The summit was a fantastic undertaking to bring a community together and a genuine effort to educate, but in the end, as I thought they might, the breweries and industry folks who purport to want diversity and inclusion didn’t actually turn up. As is so often the case when it comes to taking a look at our own privileged place, most people decided it was far, far easier (and cheaper) to simply do nothing.

It’s a disappointing outcome, and, if the Ontario Beer Summit had been my idea, I’d be inclined to climb into a bottle and write off all people as generally hopeless. But then, I’m not a hugger. Ren is. And so I have a sneaking suspicion that she hasn’t given up on us all just yet.

5 thoughts on “The premature demise of the Ontario Beer Summit

  1. There are other potential reasons for the lack of attendance Ben. Folks in the brewing industry are busy trying to make a living brewing beer, and trust me, that ain’t easy these days; but more importantly and perhaps germane to the dearth of attendees to the Ontario Beer Summit may be redundancy. As Ontario brewers we have to decide between which industry events to attend as they are all costly and there are no shortage of options. We go through this at our brewery as I’m sure others in the industry do. Do we attend the CBC in the US, the CBAC in Canada or the OCB Conference in Ontario? All of them offer different benefits and perspectives.
    Do we as an industry have room for improvement? Absolutely. But there are lots of sessions available at existing, established and industry run Conferences.
    Although we differ on the hugging (my wife turned me into a reluctant hugger years ago and it grows on you), I do share your love and respect for Ren and everything she is doing to help our industry improve. I’m actually thrilled to tell you that Ren is curating a panel on diversity at the upcoming CBAC in Victoria this May. The point is, there is no shortage of excellent and well curated industry run shows that address all the issues that the Summit was proposing and more. To draw the conclusion that folks in the industry do not care about these issues is unfair and I believe untrue for the most part. The Summit was perhaps seeking to fill a void that simply did not exist.

  2. The problem wasn’t the conference. It was the runway on the marketing. A conference like this requires a least 4 months of solid marketing and an investment $ in that marketing. I would recommend closer to a year is ideal. This had a few social media posts a few weeks out. In a tough industry right now with shrinking margins and lean teams it’s not easy to sell a $500 ticket. Try again, but reschedule it for this time next year and start the campaign now.

  3. I think the article conflates non-support of the conference with non-support of the issue. Ren’s efforts on the latter deserve a lot of pluadits and encouragement however I find it hard to have much sympathy for the former as fundamentally the conference was a business venture and as supported by comments above, the business venture appears to have failed for business reasons.
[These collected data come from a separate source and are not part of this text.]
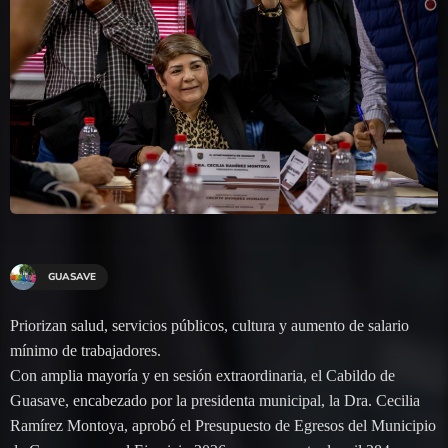
GUASAVE
Priorizan salud, servicios públicos, cultura y aumento de salario
mínimo de trabajadores.
Con amplia mayoría y en sesión extraordinaria, el Cabildo de
Guasave, encabezado por la presidenta municipal, la Dra. Cecilia
Ramírez Montoya, aprobó el Presupuesto de Egresos del Municipio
  4. Beer is an intoxicated beverage that sometimes tastes good. It’s not a cause except for oversocialized human poodles. Canadian craft beer is overpriced and undistinguished. Even if craft beer is a dude-bro space, this “problem” is a first-world nothingburger. She tried to quickly sell expensive tickets to a moral summit; she’s not a very gifted grifter. Maybe now that no one can congregate in public you will internalize your own definition of virtue signalling.